To calculate the final AB-PRS, you need to first train a model using the training PRS and the theta-encoded genotype of selected \(\theta_{SNPs}\).
# Generate gaussian model from training data
trainABPRS <- data.frame(prs=training_prs, theta_train[,support_ABPRS])
modABPRS <- glm(training_phenotype ~ ., data = trainABPRS, family="gaussian")
Then, you can apply the weights derived from the above regression model to any data you wish. In this case, we applied the weights to the testing data.
# Apply the model to generate polygenic risk scores for testing data
testABPRS <- data.frame(prs=testing_prs, theta_test[,support_ABPRS])
testing_abprs = as.matrix(testABPRS)%*%modABPRS$coefficients[-1]

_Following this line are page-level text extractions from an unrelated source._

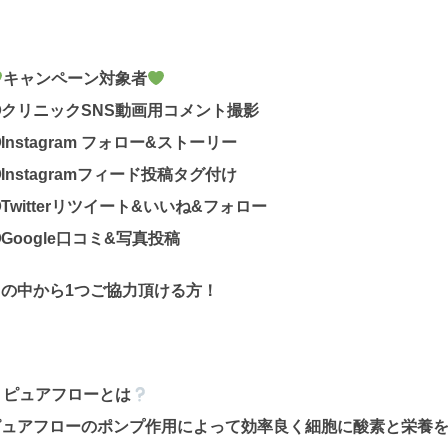
キャンペーン対象者
①クリニックSNS動画用コメント撮影
Instagram フォロー&ストーリー
Instagramフィード投稿タグ付け
Twitterリツイート&いいね&フォロー
Google口コミ&写真投稿
この中から1つご協力頂ける方！
ピュアフローとは
ピュアフローのポンプ作用によって効率良く細胞に酸素と栄養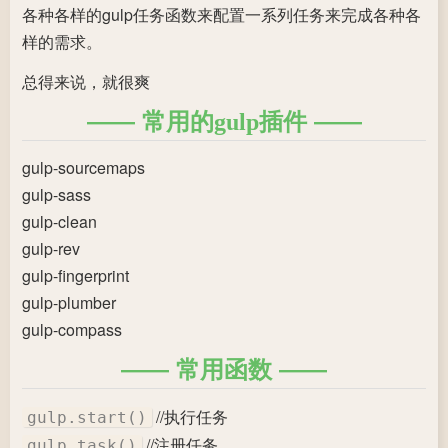
各种各样的gulp任务函数来配置一系列任务来完成各种各
样的需求。
总得来说，就很爽
常用的gulp插件
gulp-sourcemaps
gulp-sass
gulp-clean
gulp-rev
gulp-fingerprint
gulp-plumber
gulp-compass
常用函数
//执行任务
gulp.start()
//注册任务
gulp.task()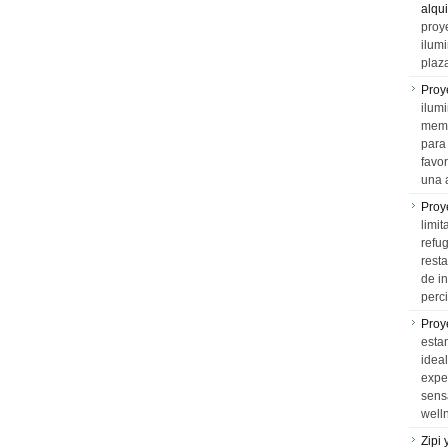
alqui
proy
ilum
plaz
Proy
ilumi
memo
para 
favo
una 
Proy
limit
refu
rest
de i
perci
Proy
esta
idea
expe
sens
well
Zipi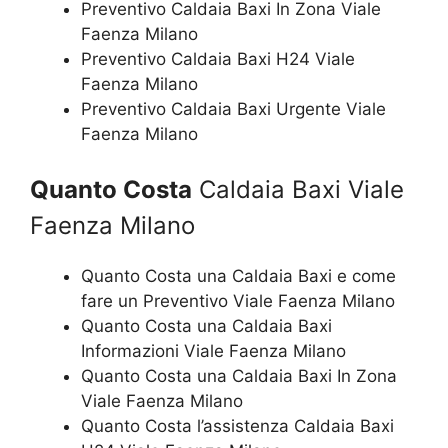
Preventivo Caldaia Baxi In Zona Viale
Faenza Milano
Preventivo Caldaia Baxi H24 Viale
Faenza Milano
Preventivo Caldaia Baxi Urgente Viale
Faenza Milano
Quanto Costa
Caldaia Baxi Viale
Faenza Milano
Quanto Costa una Caldaia Baxi e come
fare un Preventivo Viale Faenza Milano
Quanto Costa una Caldaia Baxi
Informazioni Viale Faenza Milano
Quanto Costa una Caldaia Baxi In Zona
Viale Faenza Milano
Quanto Costa l’assistenza Caldaia Baxi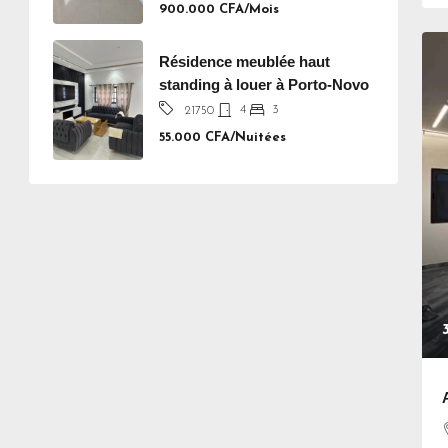
900.000 CFA/Mois
Résidence meublée haut
standing à louer à Porto-Novo
4
3
21750
55.000 CFA/Nuitées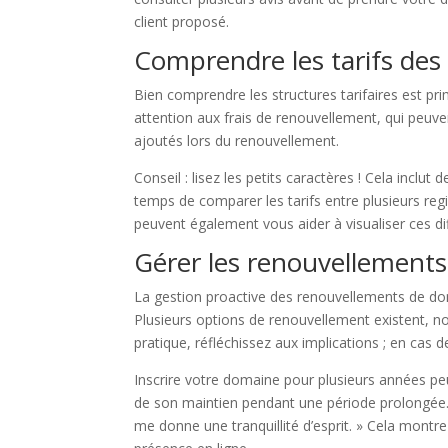
client proposé.
Comprendre les tarifs des 
Bien comprendre les structures tarifaires est prim
attention aux frais de renouvellement, qui peuve
ajoutés lors du renouvellement.
Conseil : lisez les petits caractères ! Cela inclut
temps de comparer les tarifs entre plusieurs regi
peuvent également vous aider à visualiser ces dif
Gérer les renouvellements
La gestion proactive des renouvellements de do
Plusieurs options de renouvellement existent, 
pratique, réfléchissez aux implications ; en cas
Inscrire votre domaine pour plusieurs années peu
de son maintien pendant une période prolongée. U
me donne une tranquillité d’esprit. » Cela montre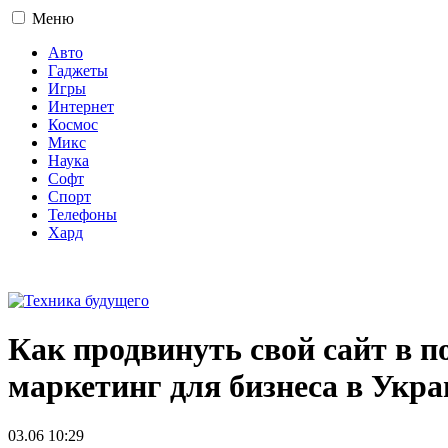
Меню
Авто
Гаджеты
Игры
Интернет
Космос
Микс
Наука
Софт
Спорт
Телефоны
Хард
16+
Как продвинуть свой сайт в 
маркетинг для бизнеса в Укра
03.06 10:29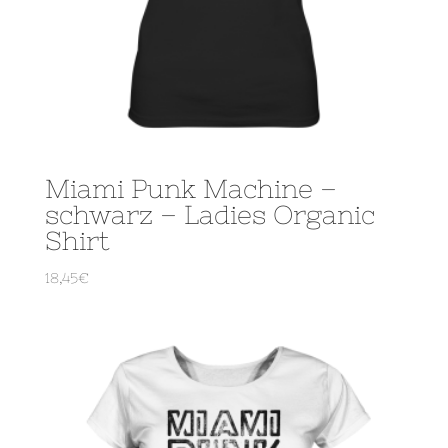
Miami Punk Machine –
schwarz – Ladies Organic
Shirt
18,45
€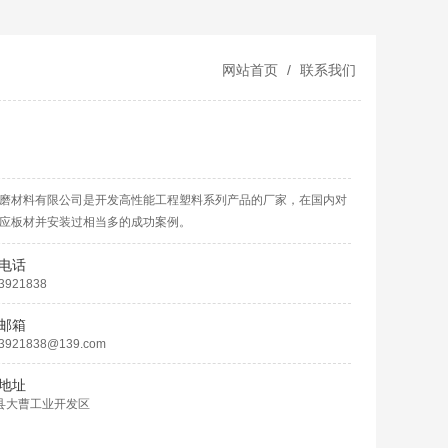
网站首页
/
联系我们
磨材料有限公司是开发高性能工程塑料系列产品的厂家，在国内对
应板材并安装过相当多的成功案例。
电话
3921838
邮箱
3921838@139.com
地址
县大曹工业开发区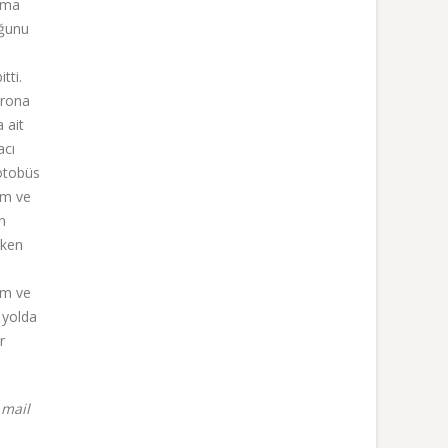
tıma
uğunu
tti.
erona
 ait
acı
 otobüs
dum ve
n
rken
um ve
 yolda
r
 mail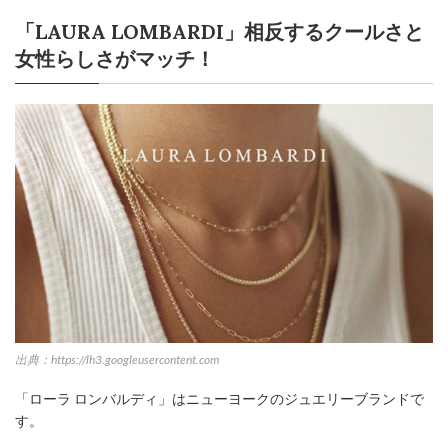
「LAURA LOMBARDI」相反するクールさと
女性らしさがマッチ！
出典：https://lh3.googleusercontent.com
「ローラ ロンバルディ」はニューヨークのジュエリーブランドで
す。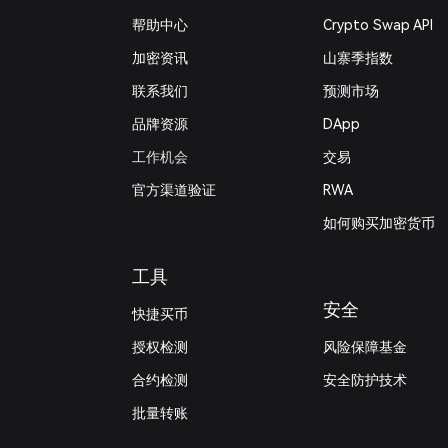
帮助中心
Crypto Swap API
加密资讯
山寨季指数
联系我们
预测市场
品牌资源
DApp
工作机会
交易
官方渠道验证
RWA
如何购买加密货币
工具
安全
快捷买币
授权检测
风险保障基金
合约检测
安全防护技术
批量转账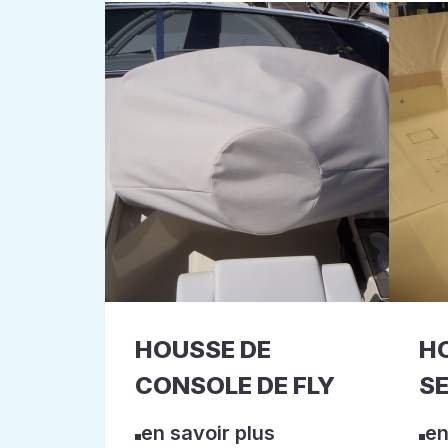
HOUSSE DE
H
CONSOLE DE FLY
SE
en savoir plus
en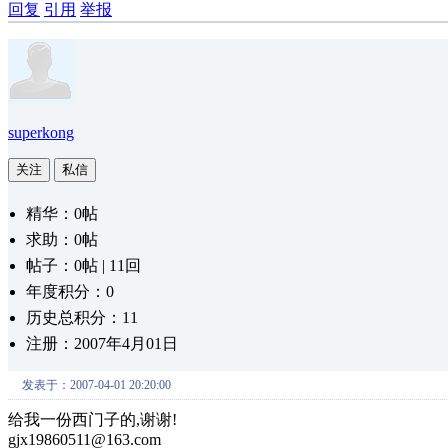
回复
引用
举报
superkong
关注
私信
精华：0帖
求助：0帖
帖子：0帖 | 11回
年度积分：0
历史总积分：11
注册：2007年4月01日
发表于：2007-04-01 20:20:00
给我一份西门子的,谢谢!
gjx19860511@163.com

Here is what the AB-PRSs for the testing data look like:
str(as.vector(testing_abprs))
#> num [1:2523] 9.15 7.17 7.97 8.57 8.93 ...
Here, we compare the pre-trained PRS and AB-PRS models for continuous traits.
model_evaluation(phenotype=testing_phenotype,
'Pre-Trained PRS' = testing_prs,
'AB-PRS' = testing_abprs,
binary = FALSE,
bin=10,
filename="Evaluation_Continuous")
#> [1] "Done"
After the model evaluation function, an html file would be produced.